Entenda as principais mudanças
A reforma administrativa proposta por Moisés prevê a extinção de duas pastas. Outras três perdem o status de primeiro escalão. Outros órgãos de administração indireta do governo também encerrariam suas atividades. Veja o que muda:
Secretaria de Estado de Turismo, Cultura e Esporte
Criada em 2003 na reforma administrativa do então governador Luiz Henrique da Silveira, a antiga Secretaria da Organização do Lazer dividirá suas atribuições entre três estruturas. A Fundação Catarinense de Cultura (FCC) e a Fundação Catarinense de Esporte (Fesporte), que atualmente são órgãos de execução, passam a trabalhar com políticas públicas e fomentar os respectivos setores, ambas vinculadas à Secretaria de Desenvolvimento Social.

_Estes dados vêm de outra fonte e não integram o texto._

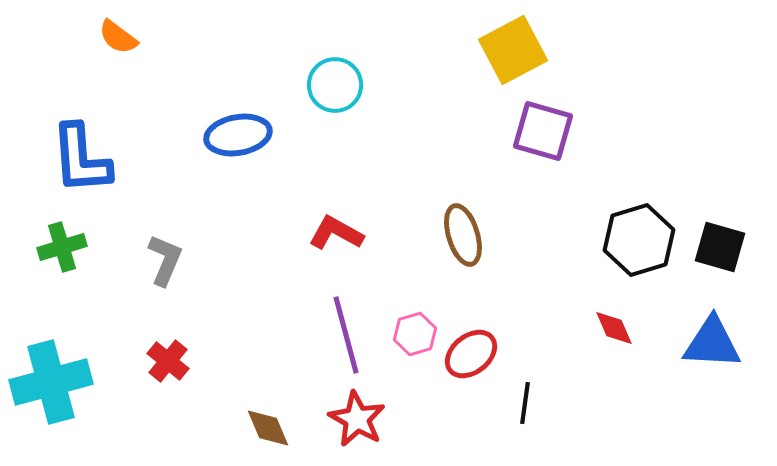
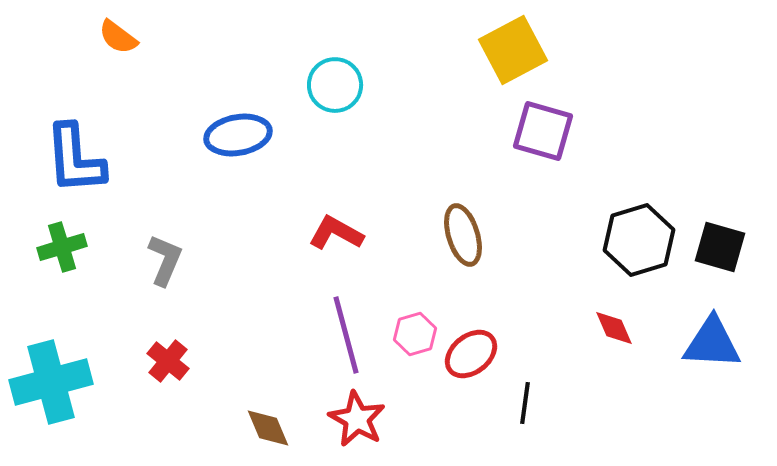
blue L-shape: moved 6 px left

A situação da Santa Catarina Turismo S/A é um pouco mais complexa. Como atualmente é uma empresa de economia mista, o Governo do Estado pretende extingui-la e criar uma autarquia sob o nome vinculada à Secretaria de Desenvolvimento Econômico Sustentável. A mudança é necessária porque apenas os órgãos de governo podem executar as políticas públicas do setor. De acordo com o governo, a transição deve levar de três a quatro meses após a sanção da reforma administrativa.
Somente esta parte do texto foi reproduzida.